THIS morning (October 25) I listened to a distressing report on Radio 4 from Herat in western Afghanistan. Yogita Limaye described in harrowing detail the sight of starving children inside a hospital run by the redoubtable charity MSF, Médecins Sans Frontières. She went on to interview Afghan families who had decided to sell one of their children, in the hope they would then be able to keep the rest of their children alive.

This desperate situation didn’t arise overnight, or even in the two months since the US and UK and their allies scurried out of Kabul with their tails between their legs. The cause lies in part with a severe drought that has gripped the country, but the greater reason for this catastrophe is the corruption and mismanagement of the previous regime in Kabul: the regime that the US and UK installed and kept in power for two decades.

Of course, the argument goes up that we shouldn’t recognise the Taliban, because they’re a pretty odious bunch.
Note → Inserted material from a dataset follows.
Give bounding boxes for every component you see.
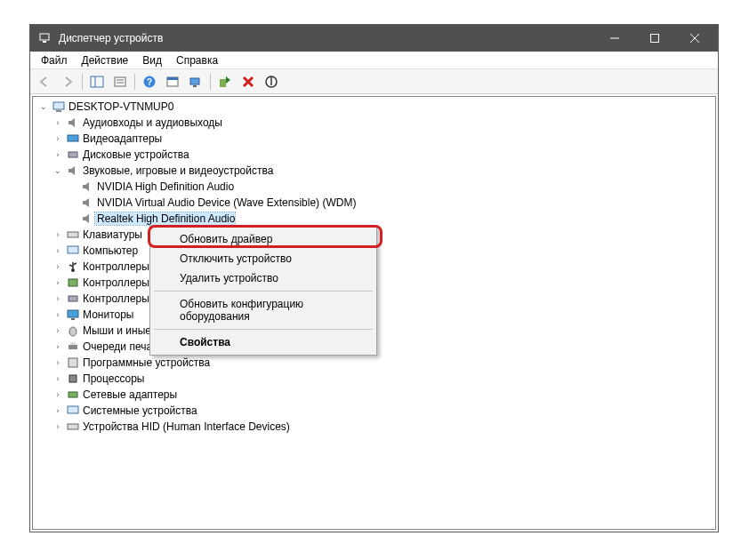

But when did we start being picky about dealing with regimes of which we disapprove? We’ve done it throughout history and continue to do so. The Saudi Arabian regime has similar policies to the Taliban, but they’re our best friends in the Middle East, and we’ll happily take their money and the influence that comes with it.

Saad Aljabri, second in command of the Saudi Arabian Intelligence service, now lives in exile in Canada. He describes the Saudi Crown Prince and effective ruler Mohammed bin Salman (MBS) as “a psychopath who poses a threat to the planet”. And the CIA concluded that it was highly likely that MBS ordered the killing of his critic Jamal Khashoggi in the Saudi embassy in Istanbul. If we’re comfortable cosying up to the Saudi regime, we should be able to hold our noses and work with the Taliban to limit the disastrous famine that looms as the Afghan winter approaches.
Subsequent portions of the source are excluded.